Work instructions: Each line below needs to be returned exactly. Skip any picture.

Provided records:
[Start of section]

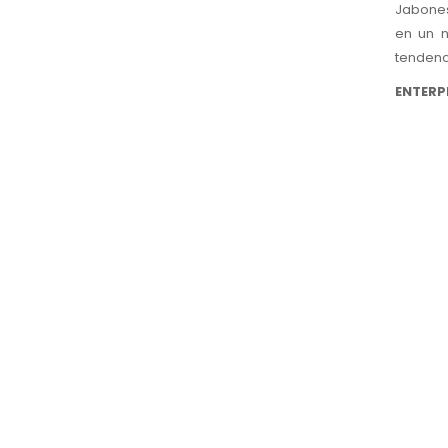
Jabones
en un n
tendenc
ENTERP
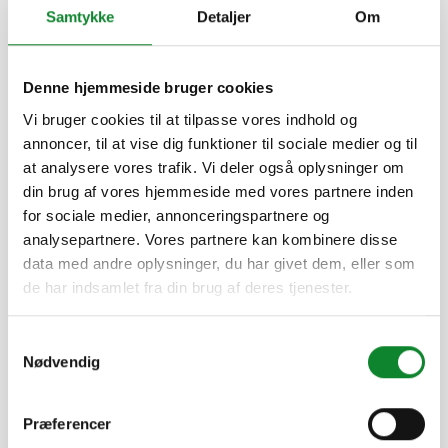
Samtykke
Detaljer
Om
Aarhus Borgmester Anders Winnerskjold satte en
højtidelig og motiverende ramme for dagen med sin
åbningstale, hvor han understregede vigtigheden af fælles
handling for en bæredygtig fremtid. Derefter tog tidligere
Denne hjemmeside bruger cookies
RiG-elev Tor Fabian over og skabte energi og sammenhold
Vi bruger cookies til at tilpasse vores indhold og
gennem en fælles træningssession med Sick Project. Det
var en kraftfuld start, der mindede os om, at bevægelse og
annoncer, til at vise dig funktioner til sociale medier og til
fællesskab hænger uløseligt sammen.
at analysere vores trafik. Vi deler også oplysninger om
din brug af vores hjemmeside med vores partnere inden
for sociale medier, annonceringspartnere og
Workshops med mening
analysepartnere. Vores partnere kan kombinere disse
Efter den fælles start fordelte skolens elever og ansatte sig
data med andre oplysninger, du har givet dem, eller som
på 28 forskellige workshops, som bød på en bred palet af
de har indsamlet fra din brug af deres tjenester.
spændende og lærerige aktiviteter. Fra kreative projekter
med genbrugsmaterialer til inspirerende møder med
eksterne organisationer som ParaSport Danmark og Kirkens
Samtykkevalg
Korshær – dagen bød på hands-on læring og refleksion
Nødvendig
over vores fælles ansvar for verden, os selv og hinanden.
Elever og ansatte arbejdede ivrigt på at fremstille smykker,
scrunchies og insekthoteller, mens andre fordybede sig i
spørgsmål om social bæredygtighed, bæredygtig litteratur
Præferencer
og global ulighed. Den brede variation af workshops viste,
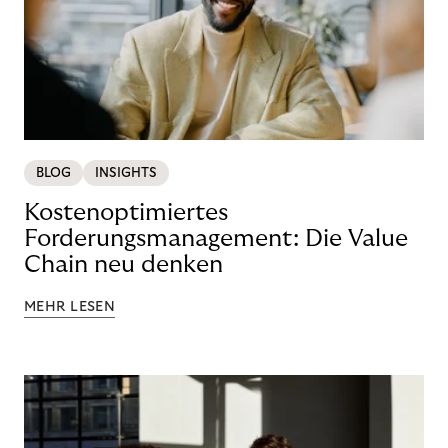
BLOG
INSIGHTS
Kostenoptimiertes
Forderungsmanagement: Die Value
Chain neu denken
MEHR LESEN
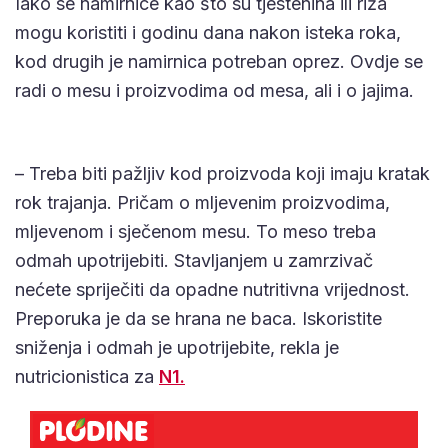
Iako se namirnice kao što su tjestenina ili riža
mogu koristiti i godinu dana nakon isteka roka,
kod drugih je namirnica potreban oprez. Ovdje se
radi o mesu i proizvodima od mesa, ali i o jajima.
– Treba biti pažljiv kod proizvoda koji imaju kratak
rok trajanja. Pričam o mljevenim proizvodima,
mljevenom i sječenom mesu. To meso treba
odmah upotrijebiti. Stavljanjem u zamrzivač
nećete spriječiti da opadne nutritivna vrijednost.
Preporuka je da se hrana ne baca. Iskoristite
sniženja i odmah je upotrijebite, rekla je
nutricionistica za
N1.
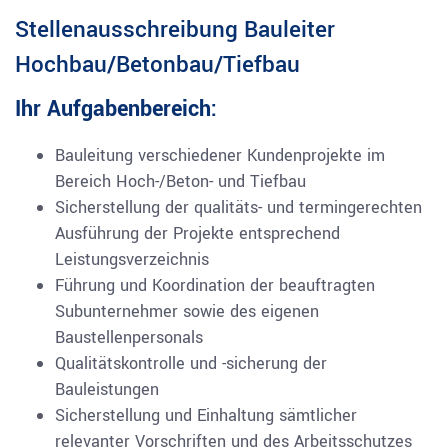
Stellenausschreibung Bauleiter
Hochbau/Betonbau/Tiefbau
Ihr Aufgabenbereich:
Bauleitung verschiedener Kundenprojekte im
Bereich Hoch-/Beton- und Tiefbau
Sicherstellung der qualitäts- und termingerechten
Ausführung der Projekte entsprechend
Leistungsverzeichnis
Führung und Koordination der beauftragten
Subunternehmer sowie des eigenen
Baustellenpersonals
Qualitätskontrolle und -sicherung der
Bauleistungen
Sicherstellung und Einhaltung sämtlicher
relevanter Vorschriften und des Arbeitsschutzes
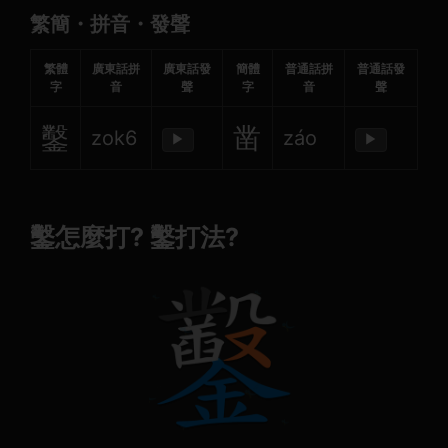
繁簡・拼音・發聲
繁體
廣東話拼
廣東話發
簡體
普通話拼
普通話發
字
音
聲
字
音
聲
鑿
凿
zok6
záo
▶
▶
鑿怎麼打? 鑿打法?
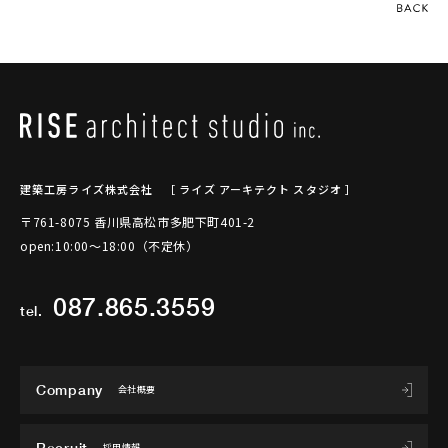
建築工房ライズ株式会社
［ ライズ アーキテクト スタジオ ］
〒761-8075 香川県高松市多肥下町401-2
open:10:00～18:00（不定休）
087.865.3559
tel.
Company
会社概要
Recruit
採用情報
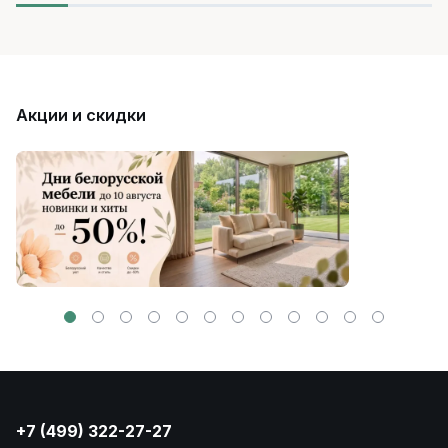
Акции и скидки
+7 (499) 322-27-27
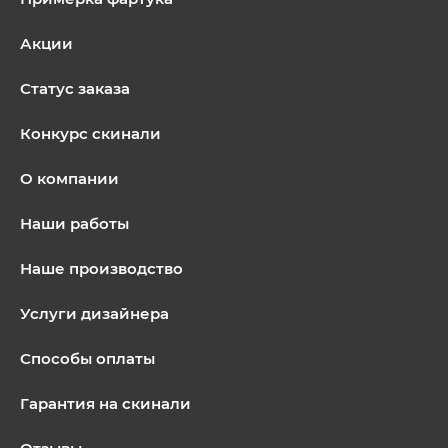
Акции
Статус заказа
Конкурс скинали
О компании
Наши работы
Наше производство
Услуги дизайнера
Способы оплаты
Гарантия на скинали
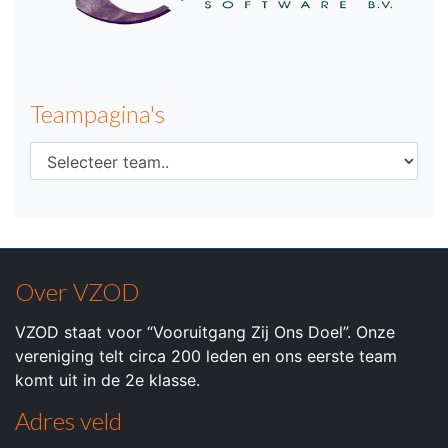
Teampagina's
Over VZOD
VZOD staat voor “Vooruitgang Zij Ons Doel”. Onze
vereniging telt circa 200 leden en ons eerste team
komt uit in de 2e klasse.
Adres veld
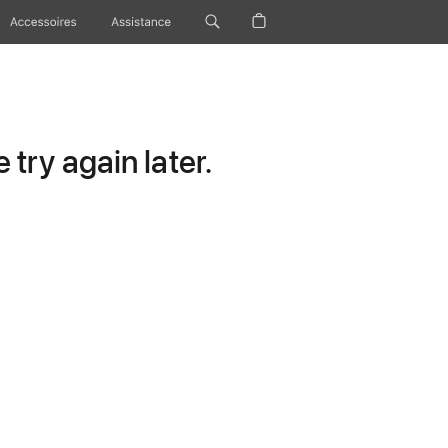
Accessoires
Assistance
try again later.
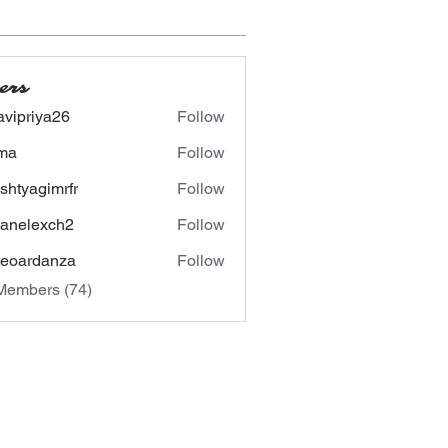
ers
avipriya26
Follow
riya26
ima
Follow
shtyagimrfr
Follow
agimrfr
panelexch2
Follow
lexch2
eoardanza
Follow
rdanza
Members (74)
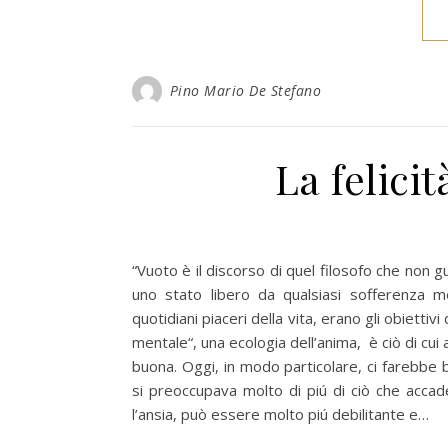
Pino Mario De Stefano
La felici
“Vuoto è il discorso di quel filosofo che non 
uno stato libero da qualsiasi sofferenza men
quotidiani piaceri della vita, erano gli obiettiv
mentale“, una ecologia dell’anima, è ciò di cu
buona. Oggi, in modo particolare, ci farebbe b
si preoccupava molto di piú di ciò che accad
l’ansia, può essere molto piú debilitante e…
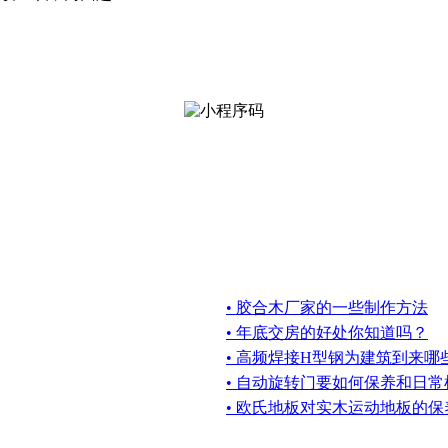
• 胶合木厂家的一些制作方法
• 年底交房的好处你知道吗？
• 高频焊接H型钢为建筑到来哪
• 自动旋转门要如何保养和日
• 欧氏地板对实木运动地板的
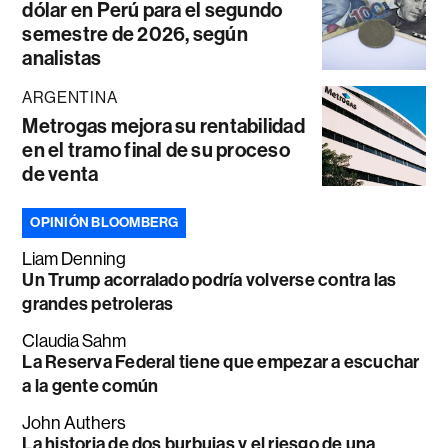
dólar en Perú para el segundo
semestre de 2026, según
analistas
ARGENTINA
Metrogas mejora su rentabilidad
en el tramo final de su proceso
de venta
OPINIÓN BLOOMBERG
Liam Denning
Un Trump acorralado podría volverse contra las
grandes petroleras
Claudia Sahm
La Reserva Federal tiene que empezar a escuchar
a la gente común
John Authers
La historia de dos burbujas y el riesgo de una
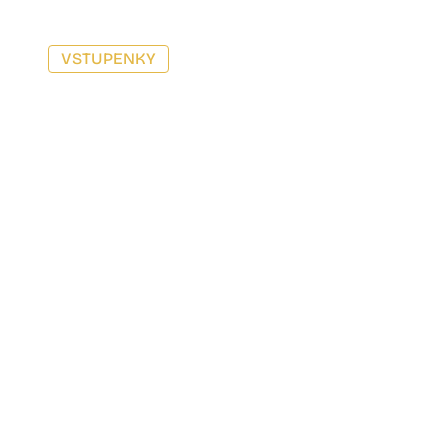
VSTUPENKY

[End of section]

Solution to this task:
Jabones
en un n
tendenc
ENTERP
Samtykke
Detaljer
Om
Aarhus Borgmester Anders Winnerskjold satte en
højtidelig og motiverende ramme for dagen med sin
åbningstale, hvor han understregede vigtigheden af fælles
handling for en bæredygtig fremtid. Derefter tog tidligere
Denne hjemmeside bruger cookies
RiG-elev Tor Fabian over og skabte energi og sammenhold
Vi bruger cookies til at tilpasse vores indhold og
gennem en fælles træningssession med Sick Project. Det
var en kraftfuld start, der mindede os om, at bevægelse og
annoncer, til at vise dig funktioner til sociale medier og til
fællesskab hænger uløseligt sammen.
at analysere vores trafik. Vi deler også oplysninger om
din brug af vores hjemmeside med vores partnere inden
for sociale medier, annonceringspartnere og
Workshops med mening
analysepartnere. Vores partnere kan kombinere disse
Efter den fælles start fordelte skolens elever og ansatte sig
data med andre oplysninger, du har givet dem, eller som
på 28 forskellige workshops, som bød på en bred palet af
de har indsamlet fra din brug af deres tjenester.
spændende og lærerige aktiviteter. Fra kreative projekter
med genbrugsmaterialer til inspirerende møder med
eksterne organisationer som ParaSport Danmark og Kirkens
Samtykkevalg
Korshær – dagen bød på hands-on læring og refleksion
Nødvendig
over vores fælles ansvar for verden, os selv og hinanden.
Elever og ansatte arbejdede ivrigt på at fremstille smykker,
scrunchies og insekthoteller, mens andre fordybede sig i
spørgsmål om social bæredygtighed, bæredygtig litteratur
Præferencer
og global ulighed. Den brede variation af workshops viste,
BLOG
INSIGHTS
Kostenoptimiertes
Forderungsmanagement: Die Value
Chain neu denken
MEHR LESEN
Iako se namirnice kao što su tjestenina ili riža
mogu koristiti i godinu dana nakon isteka roka,
kod drugih je namirnica potreban oprez. Ovdje se
radi o mesu i proizvodima od mesa, ali i o jajima.
– Treba biti pažljiv kod proizvoda koji imaju kratak
rok trajanja. Pričam o mljevenim proizvodima,
mljevenom i sječenom mesu. To meso treba
odmah upotrijebiti. Stavljanjem u zamrzivač
nećete spriječiti da opadne nutritivna vrijednost.
Preporuka je da se hrana ne baca. Iskoristite
sniženja i odmah je upotrijebite, rekla je
nutricionistica za
N1.
Stellenausschreibung Bauleiter
Hochbau/Betonbau/Tiefbau
Ihr Aufgabenbereich:
Bauleitung verschiedener Kundenprojekte im
Bereich Hoch-/Beton- und Tiefbau
Sicherstellung der qualitäts- und termingerechten
Ausführung der Projekte entsprechend
Leistungsverzeichnis
Führung und Koordination der beauftragten
Subunternehmer sowie des eigenen
Baustellenpersonals
Qualitätskontrolle und -sicherung der
Bauleistungen
Sicherstellung und Einhaltung sämtlicher
relevanter Vorschriften und des Arbeitsschutzes
繁簡・拼音・發聲
繁體
廣東話拼
廣東話發
簡體
普通話拼
普通話發
字
音
聲
字
音
聲
鑿
凿
zok6
záo
▶
▶
鑿怎麼打? 鑿打法?
建築工房ライズ株式会社
［ ライズ アーキテクト スタジオ ］
〒761-8075 香川県高松市多肥下町401-2
open:10:00～18:00（不定休）
087.865.3559
tel.
Company
会社概要
Recruit
採用情報
Акции и скидки
+7 (499) 322-27-27
Акции
Статус заказа
Конкурс скинали
О компании
Наши работы
Наше производство
Услуги дизайнера
Способы оплаты
Гарантия на скинали
Teampagina's
Over VZOD
VZOD staat voor “Vooruitgang Zij Ons Doel”. Onze
vereniging telt circa 200 leden en ons eerste team
komt uit in de 2e klasse.
Adres veld
Accessoires
Assistance
try again later.
ers
avipriya26
Follow
riya26
ima
Follow
shtyagimrfr
Follow
agimrfr
panelexch2
Follow
lexch2
eoardanza
Follow
rdanza
Members (74)
Pino Mario De Stefano
La felici
“Vuoto è il discorso di quel filosofo che non 
uno stato libero da qualsiasi sofferenza men
quotidiani piaceri della vita, erano gli obiettiv
mentale“, una ecologia dell’anima, è ciò di cu
buona. Oggi, in modo particolare, ci farebbe b
si preoccupava molto di piú di ciò che accad
l’ansia, può essere molto piú debilitante e…
• 胶合木厂家的一些制作方法
• 年底交房的好处你知道吗？
• 高频焊接H型钢为建筑到来哪
• 自动旋转门要如何保养和日
• 欧氏地板对实木运动地板的
dólar en Perú para el segundo
semestre de 2026, según
analistas
ARGENTINA
Metrogas mejora su rentabilidad
en el tramo final de su proceso
de venta
OPINIÓN BLOOMBERG
Liam Denning
Un Trump acorralado podría volverse contra las
grandes petroleras
Claudia Sahm
La Reserva Federal tiene que empezar a escuchar
a la gente común
John Authers
La historia de dos burbujas y el riesgo de una
VSTUPENKY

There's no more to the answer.